■ Input data
--- --- ---
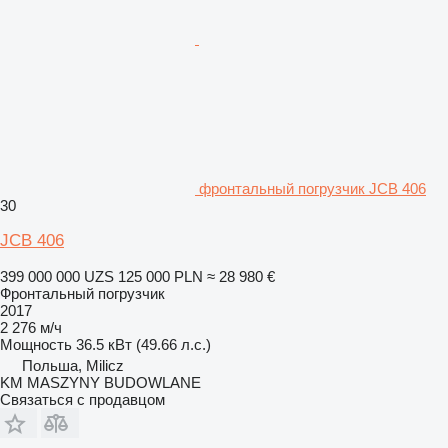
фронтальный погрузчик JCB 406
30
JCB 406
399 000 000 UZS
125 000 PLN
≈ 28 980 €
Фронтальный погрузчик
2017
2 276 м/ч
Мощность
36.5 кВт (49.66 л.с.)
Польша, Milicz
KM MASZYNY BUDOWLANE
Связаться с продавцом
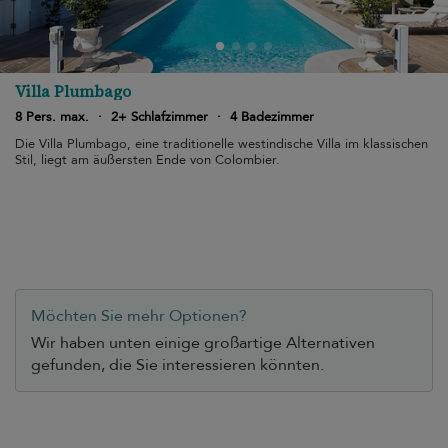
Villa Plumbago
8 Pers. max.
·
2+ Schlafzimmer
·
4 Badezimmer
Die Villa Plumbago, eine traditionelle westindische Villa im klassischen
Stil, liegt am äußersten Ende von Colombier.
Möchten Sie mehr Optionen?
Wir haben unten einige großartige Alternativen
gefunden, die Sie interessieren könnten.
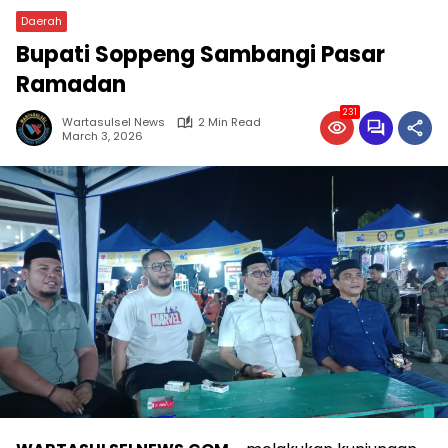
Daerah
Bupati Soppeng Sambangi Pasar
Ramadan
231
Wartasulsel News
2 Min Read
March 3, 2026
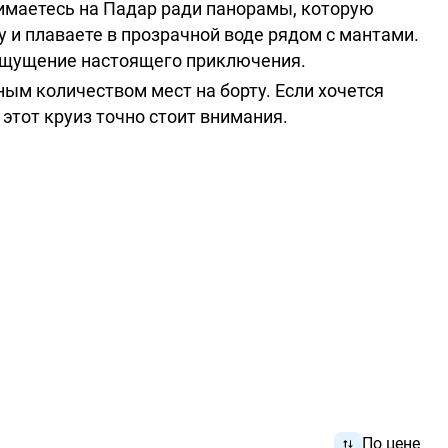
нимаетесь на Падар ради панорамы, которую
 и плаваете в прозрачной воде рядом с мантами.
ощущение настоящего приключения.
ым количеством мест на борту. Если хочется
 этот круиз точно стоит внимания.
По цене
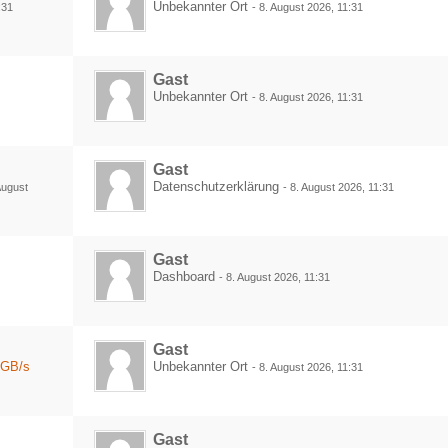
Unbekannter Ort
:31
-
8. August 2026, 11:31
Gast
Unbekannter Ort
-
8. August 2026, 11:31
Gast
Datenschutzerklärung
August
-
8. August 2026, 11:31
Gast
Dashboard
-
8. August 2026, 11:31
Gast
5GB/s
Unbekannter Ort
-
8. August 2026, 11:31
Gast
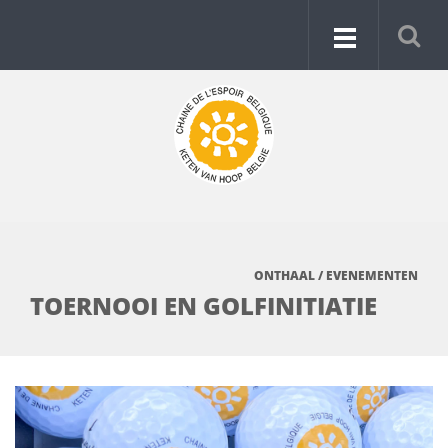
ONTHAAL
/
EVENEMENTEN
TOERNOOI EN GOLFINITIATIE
--- --- ---
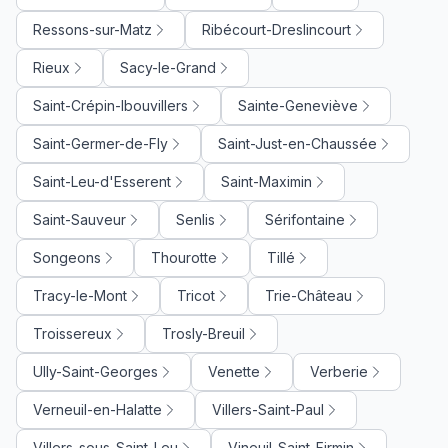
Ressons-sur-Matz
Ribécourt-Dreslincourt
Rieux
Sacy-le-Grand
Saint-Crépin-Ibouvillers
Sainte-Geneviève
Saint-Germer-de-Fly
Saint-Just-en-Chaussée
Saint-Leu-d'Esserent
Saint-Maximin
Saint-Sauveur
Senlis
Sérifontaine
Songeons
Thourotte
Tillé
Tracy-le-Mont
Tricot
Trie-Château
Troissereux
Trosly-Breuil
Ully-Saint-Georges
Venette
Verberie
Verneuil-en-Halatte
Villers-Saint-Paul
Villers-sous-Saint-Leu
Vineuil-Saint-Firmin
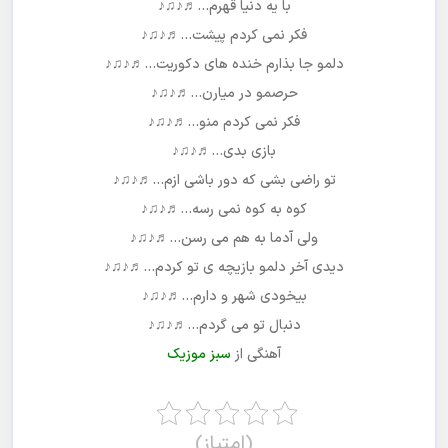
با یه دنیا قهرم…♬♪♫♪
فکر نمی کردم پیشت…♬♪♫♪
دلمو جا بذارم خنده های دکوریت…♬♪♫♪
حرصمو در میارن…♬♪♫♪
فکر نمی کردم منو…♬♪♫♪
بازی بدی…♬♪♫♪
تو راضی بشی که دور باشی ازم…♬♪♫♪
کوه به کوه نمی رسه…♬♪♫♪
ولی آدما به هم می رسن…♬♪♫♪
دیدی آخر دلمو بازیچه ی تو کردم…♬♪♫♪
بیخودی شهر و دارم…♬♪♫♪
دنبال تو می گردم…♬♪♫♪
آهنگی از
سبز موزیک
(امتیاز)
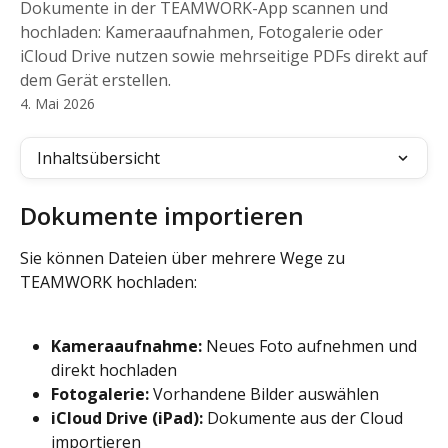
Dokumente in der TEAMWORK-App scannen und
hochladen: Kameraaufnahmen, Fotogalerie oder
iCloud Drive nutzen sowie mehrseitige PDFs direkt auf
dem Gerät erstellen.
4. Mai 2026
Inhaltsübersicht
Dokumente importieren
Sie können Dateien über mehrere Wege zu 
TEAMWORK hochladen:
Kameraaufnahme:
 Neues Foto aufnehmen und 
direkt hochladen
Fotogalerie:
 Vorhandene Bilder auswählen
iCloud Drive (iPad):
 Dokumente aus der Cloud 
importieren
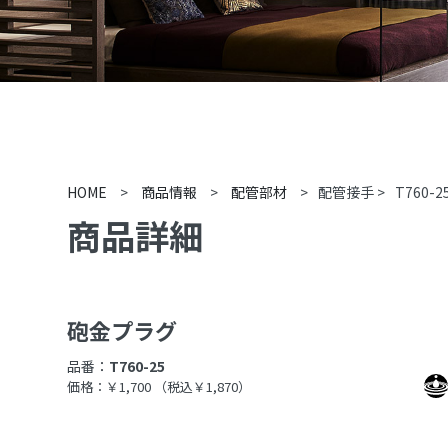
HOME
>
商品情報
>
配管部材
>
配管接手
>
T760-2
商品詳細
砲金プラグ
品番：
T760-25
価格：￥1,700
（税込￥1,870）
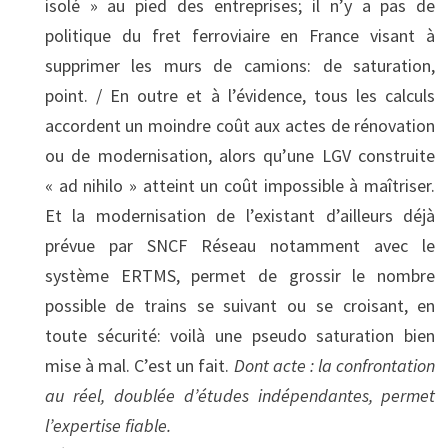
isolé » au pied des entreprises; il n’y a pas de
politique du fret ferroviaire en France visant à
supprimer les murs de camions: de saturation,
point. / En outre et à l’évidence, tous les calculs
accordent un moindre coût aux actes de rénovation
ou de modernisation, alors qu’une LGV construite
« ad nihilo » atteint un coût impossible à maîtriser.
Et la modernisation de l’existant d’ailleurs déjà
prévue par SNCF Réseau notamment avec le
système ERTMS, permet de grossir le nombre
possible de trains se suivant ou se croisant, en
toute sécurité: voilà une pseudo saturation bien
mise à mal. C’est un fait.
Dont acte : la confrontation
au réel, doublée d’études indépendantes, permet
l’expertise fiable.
--- --- ---
■ Exercise brief
Whenever a line above includes "hochladen", copy it in full.

■ Your response
hochladen: Kameraaufnahmen, Fotogalerie oder
TEAMWORK hochladen:
direkt hochladen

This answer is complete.